Ele próprio relata, no final, que estava preocupado com a campanha eleitoral americana em 2016 e perguntou para um amigo historiador: “O que eu posso fazer?”. Ouviu: “Você pode escrever alguma coisa”. Foi o que fez.

Com escrita envolvente e interpretações reveladoras, já conhecidas de obras como “Will in the World” (“Como Shakespeare se Tornou Shakespeare”, 2011), examina protagonistas como Júlio César e Macbeth, mas principalmente Ricardo 3º e Jack Cade.

Enquanto Ricardo é descrito como “patologicamente narcisista e supremamente arrogante”, ou seja, como Trump, Cade remete mais ao extremista Steve Bannon, também não nomeado no livro. “Tyrant”, lançado em junho nos EUA, não tem previsão de publicação no Brasil.

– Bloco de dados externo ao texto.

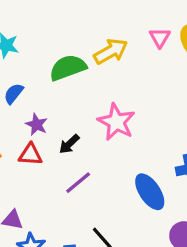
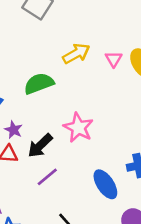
yellow arrow: (111, 51) -> (76, 54), moved
black arrow: (69, 144) -> (40, 146), size x1.5

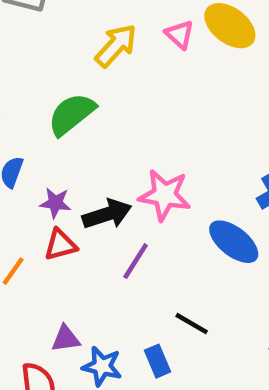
pink star: (78, 128) -> (165, 195), moved
black arrow: (40, 146) -> (107, 214), turned -136

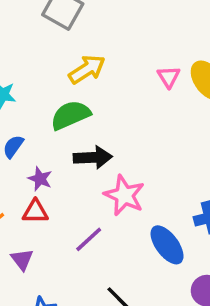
yellow arrow: (116, 46) -> (87, 69), moved
black arrow: (107, 214) -> (93, 157), moved
purple triangle: (66, 339) -> (22, 259), moved, turned 45

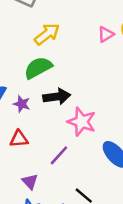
pink triangle: (169, 77) -> (106, 34), turned 36
purple star: (40, 179) -> (22, 104), moved
purple triangle: (22, 259) -> (30, 182), moved

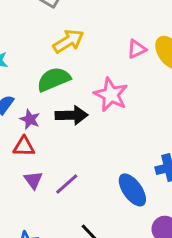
pink star: (82, 122) -> (111, 95), moved
red triangle: (19, 139) -> (24, 147), moved
purple triangle: (30, 182) -> (33, 180), moved

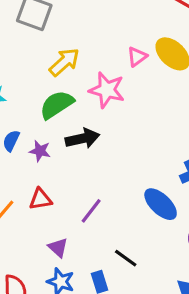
pink star: (111, 95) -> (107, 90), moved
red triangle: (24, 147) -> (40, 199), moved
purple triangle: (33, 180) -> (58, 248), moved

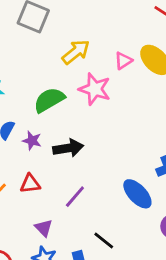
yellow arrow: (64, 62) -> (76, 52), moved
black arrow: (83, 138) -> (68, 148), moved

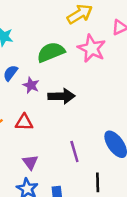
purple line: (75, 197) -> (74, 152), moved, turned -65
black line: (104, 240) -> (98, 182), moved, turned 42

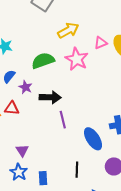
red triangle: (24, 122) -> (12, 108), moved
purple line: (74, 152) -> (63, 120), moved

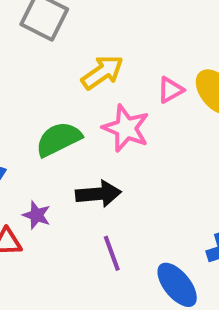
purple star: (25, 87) -> (37, 215), moved
black arrow: (50, 97) -> (98, 194), moved

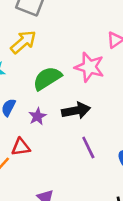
yellow arrow: (102, 72) -> (23, 42), moved
purple star: (37, 215) -> (37, 116), moved, turned 30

Ricardo 3º, na tragédia shakespeariana, tem a capacidade de forçar a sua entrada nas mentes daqueles que o cercam, como você escreve. Você diria que é uma característica comum aos tiranos de hoje, de Trump ao filipino Duterte e assim por diante?

Nós pensamos que essa capacidade, essa presença indesejada das faces e vozes dos líderes todos os dias e quase todas as horas, é resultado inteiramente das novas mídias digitais. Mas a peça de Shakespeare sugere que é uma característica essencial de um certo tipo de poder. Sugere também que isso reflete uma motivação compulsiva do próprio líder.

Sobre Jack Cade, de “Henrique 6º, Parte 2”, você escreve que, “com base na indiferença à verdade, na falta de vergonha e na autoconfiança”, ele leva seus seguidores a entrar no “mesmo espaço mágico” em que a afirmação mais recente pode contradizer as anteriores. Isso também é muito presente hoje.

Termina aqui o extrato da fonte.